§ **WHAT TO DO**: From the entries that follow, copy exactly the lines beginning at the line holding "7.499,00 RSD" and continuing through the line holding "2.999,00 RSD".

Records from a data source
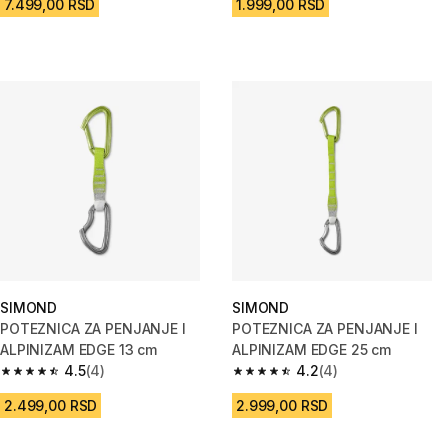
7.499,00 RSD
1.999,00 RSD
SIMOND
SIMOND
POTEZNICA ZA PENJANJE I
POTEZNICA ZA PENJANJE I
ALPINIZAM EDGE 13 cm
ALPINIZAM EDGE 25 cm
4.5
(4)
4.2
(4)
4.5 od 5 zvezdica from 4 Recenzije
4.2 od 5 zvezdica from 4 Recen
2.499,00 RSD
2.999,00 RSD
--
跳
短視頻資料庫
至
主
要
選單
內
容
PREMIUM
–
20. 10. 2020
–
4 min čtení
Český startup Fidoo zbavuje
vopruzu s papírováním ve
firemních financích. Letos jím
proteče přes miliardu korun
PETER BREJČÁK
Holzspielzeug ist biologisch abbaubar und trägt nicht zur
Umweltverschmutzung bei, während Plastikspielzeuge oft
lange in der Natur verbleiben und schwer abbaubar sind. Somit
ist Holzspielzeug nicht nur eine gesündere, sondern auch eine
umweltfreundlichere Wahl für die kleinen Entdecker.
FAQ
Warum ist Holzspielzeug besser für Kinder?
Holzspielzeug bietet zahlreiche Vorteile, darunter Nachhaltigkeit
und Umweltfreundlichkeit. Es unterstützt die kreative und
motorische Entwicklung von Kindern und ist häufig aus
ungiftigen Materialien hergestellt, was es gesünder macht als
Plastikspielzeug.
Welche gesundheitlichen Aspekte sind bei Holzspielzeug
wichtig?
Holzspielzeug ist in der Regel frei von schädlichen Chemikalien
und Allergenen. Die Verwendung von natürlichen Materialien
* * *
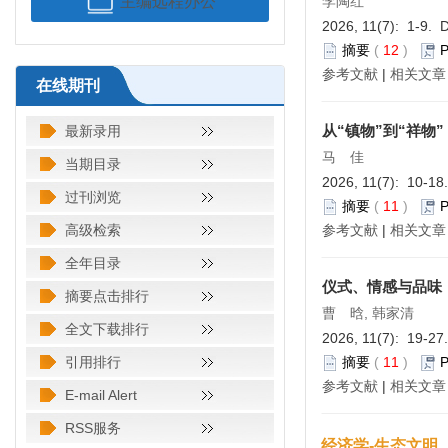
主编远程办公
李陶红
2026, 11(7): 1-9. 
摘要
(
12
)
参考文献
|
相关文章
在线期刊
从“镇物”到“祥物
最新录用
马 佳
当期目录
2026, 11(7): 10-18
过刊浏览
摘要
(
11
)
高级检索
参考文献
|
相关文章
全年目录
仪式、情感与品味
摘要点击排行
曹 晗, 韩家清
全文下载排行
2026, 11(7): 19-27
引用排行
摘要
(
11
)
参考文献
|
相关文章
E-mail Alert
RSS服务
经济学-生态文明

§ **OUTPUT BELOW**:
7.499,00 RSD
1.999,00 RSD
SIMOND
SIMOND
POTEZNICA ZA PENJANJE I
POTEZNICA ZA PENJANJE I
ALPINIZAM EDGE 13 cm
ALPINIZAM EDGE 25 cm
4.5
(4)
4.2
(4)
4.5 od 5 zvezdica from 4 Recenzije
4.2 od 5 zvezdica from 4 Recen
2.499,00 RSD
2.999,00 RSD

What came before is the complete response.